La famiglia del 28enne friulano Giulio Regeni, il cui corpo è stato rivenuto al Cairo, ha dichiarato: “Non vogliamo condoglianze finché non vedremo il corpo di nostro figlio e non verrà a galla tutta la verità“. Questo quanto dichiarato da una fonte vicina alla famiglia del ricercatore a Fanpage, i congiunti del giovane sarebbero al momento in silenzio stampa.

La procura del Cairo, attraverso il procuratore capo Ahmed Nagi, ha asserito che sul corpo ci sarebbero delle bruciature di sigaretta e segni di tortura oltre che segni di accoltellamento alle spalle e tagli su un orecchio e sul naso.
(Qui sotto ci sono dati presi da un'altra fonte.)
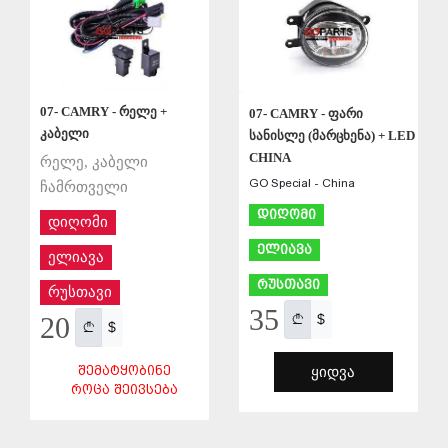
07- CAMRY - რელე +
07- CAMRY - ფარი
კაბელი
სანისლე (მარცხენა) + LED
CHINA
რელე, კაბელი
GO Special - China
ჩამრთველი
დიღომი
დიღომი
ელიავა
ელიავა
რუსთავი
რუსთავი
35
$
20
$
ᲨᲔᲛᲐᲢᲧᲝᲑᲘᲜᲔ
ᲧᲘᲓᲕᲐ
ᲠᲝᲪᲐ ᲨᲔᲘᲕᲡᲔᲑᲐ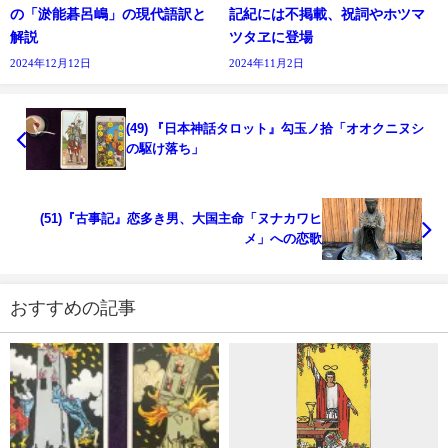
の「淤能碁呂嶋」の現代語訳と
記紀には不掲載、祝詞やホツマ
解説
ツタヱに登場
2024年12月12日
2024年11月2日
(49) 『日本神話タロット』勾玉ノ拾「オオクニヌシ
の駆け落ち」
(51)『古事記』恋多き男、大国主命「ヌナカワヒ
メ」への恋歌
おすすめの記事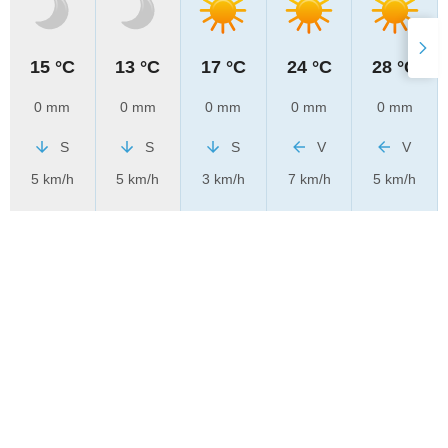
15 °C
13 °C
17 °C
24 °C
28 °C
0 mm
0 mm
0 mm
0 mm
0 mm
S
S
S
V
V
5 km/h
5 km/h
3 km/h
7 km/h
5 km/h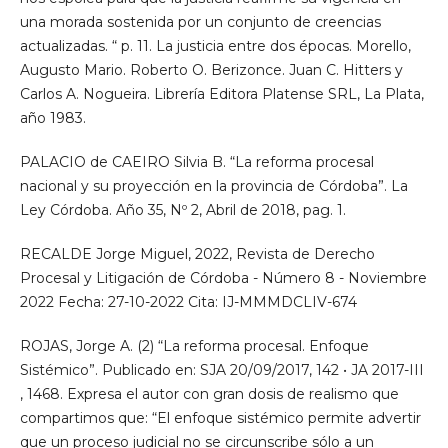
una morada sostenida por un conjunto de creencias
actualizadas. “ p. 11. La justicia entre dos épocas. Morello,
Augusto Mario. Roberto O. Berizonce. Juan C. Hitters y
Carlos A. Nogueira. Librería Editora Platense SRL, La Plata,
año 1983.
PALACIO de CAEIRO Silvia B. “La reforma procesal
nacional y su proyección en la provincia de Córdoba”. La
Ley Córdoba. Año 35, Nº 2, Abril de 2018, pag. 1.
RECALDE Jorge Miguel, 2022, Revista de Derecho
Procesal y Litigación de Córdoba - Número 8 - Noviembre
2022 Fecha: 27-10-2022 Cita: IJ-MMMDCLIV-674
ROJAS, Jorge A. (2) “La reforma procesal. Enfoque
Sistémico”. Publicado en: SJA 20/09/2017, 142 • JA 2017-III
, 1468. Expresa el autor con gran dosis de realismo que
compartimos que: “El enfoque sistémico permite advertir
que un proceso judicial no se circunscribe sólo a un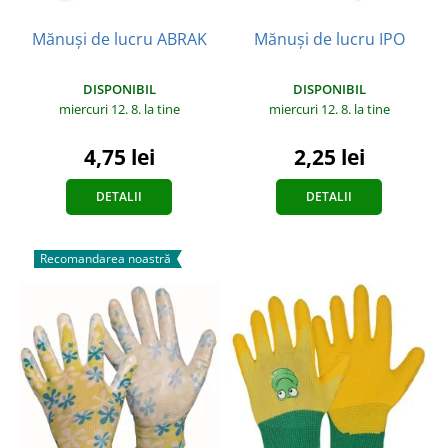
Mănuși de lucru ABRAK
Mănuși de lucru IPO
DISPONIBIL
DISPONIBIL
miercuri 12. 8.
la tine
miercuri 12. 8.
la tine
4,75 lei
2,25 lei
DETALII
DETALII
Recomandarea noastră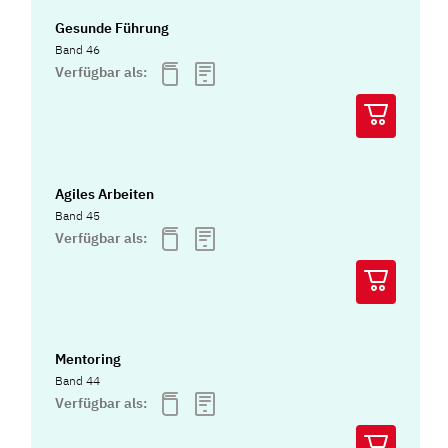
Gesunde Führung
Band 46
Verfügbar als:
Agiles Arbeiten
Band 45
Verfügbar als:
Mentoring
Band 44
Verfügbar als: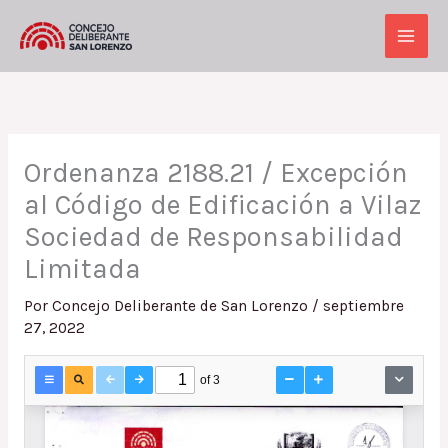
Ir
al
Main
contenido
Men
Ordenanza 2188.21 / Excepción
al Código de Edificación a Vilaz
Sociedad de Responsabilidad
Limitada
Por
Concejo Deliberante de San Lorenzo
/
septiembre
27, 2022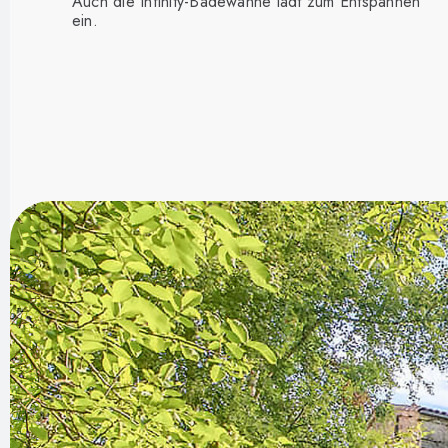
Auch die Infinity-Badewanne lädt zum Entspannen
ein.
Una versione che non collima con quella rilasciata dalla polizia egiziana che ha invece parlato di incidente: “non c’è alcun sospetto crimine dietro la morte del giovane italiano Giulio Regeni, il cui corpo è stato ritrovato sulla strada desertica Cairo-Alessandria”.

L’avvocato per la difesa dei diritti umani egiziano, Mohamed Sobhy, ha accusato il ministero dell’Interno di non mostrargli il corpo di Giulio, limitandosi al viso. La Farnesina ha convocato urgentemente l’ambasciatore egiziano Amr Mostafa Kamal Helmy. Di Rogeni si erano perse le tracce dal 25 gennaio scorso ed ora il ritrovamento del corpo apre molti dubbi circa la sua prematura scomparsa.